Joshua Redman Quartet
Come What May
In the two decades since the Joshua Redman Quartet last recorded together their leader has gone in all directions as featured soloist, cameo artist and collaborator (The Bad Plus, Brad Mehldau) working with tone and timbre to shape his playing and songwriting.
The same is true of the members of this group – with Aaron Goldberg (piano) now well established as a trio leader in his own right, Reuben Rogers (bass) the powerhouse behind Charles Lloyd’s recent dazzling quartet and Gregory Hutchinson (drums) the journeyman; his work has included playing with this rhythm section buddies from the Redman quartet on their respective solo/band joints also. So there’s a tightness, instantly, to these friends returning to this entity. And a wealth of collective experience.
Here they serve under Redman, serving his songs, as Come What May is comprised of seven Redman originals. But there’s ample space for the players to shine. Goldberg taking moments on I’ll Go Mine and DGAF in particular as well as framing the closing ballad, Vast. Rogers and Hutchinson rock out together, driving Stagger Bear towards an almost Stevie Wonder vibe, Hutchinson’s funky jazz chops shine on How We Do, as Redman blows bop across the top. And Rogers can be felt every step of the way, particularly though on the exciting opener, Circle of Life (a total band showcase – a “look, we’re back!” statement) and the arresting balladry of the title track.

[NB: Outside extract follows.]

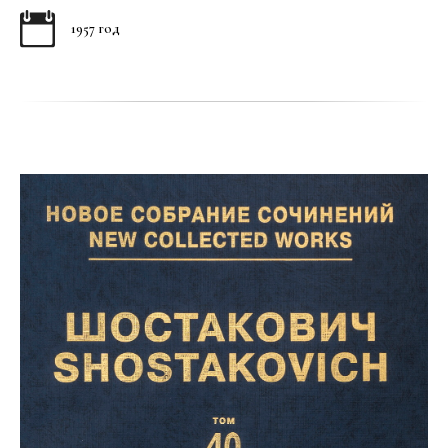
1957 год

Redman is sublime throughout – blowing the big notes, shaping the songs, making space for his creative players.
It feels like not only one of the great jazz albums of the year but one of the great jazz albums of the last decade or more. No huge tricks, just great compositions and playing. No attempt to ‘update’ anything, whilst also not feeling like a determined ‘throwback to a time’. It’s comfortable with both feet in today and just a wink to the past, an acknowlegement.
Joshua Redman’s work across the last decade in particular has been sublime, from his amazing duo record with Brad Mehldau, Highway Rider to last year’s covers-heavy Still Dreaming.
A class player, growing all the time, constantly improving with age. Here, for now at least, is his small-combo masterpiece. This is the jazz album you buy to introduce people to the genre, and the one you recommend to impress your already learned friends. Most importantly though it’s the one you sit down with and love on first listen. And then find so much to enjoy on each subsequent sitting.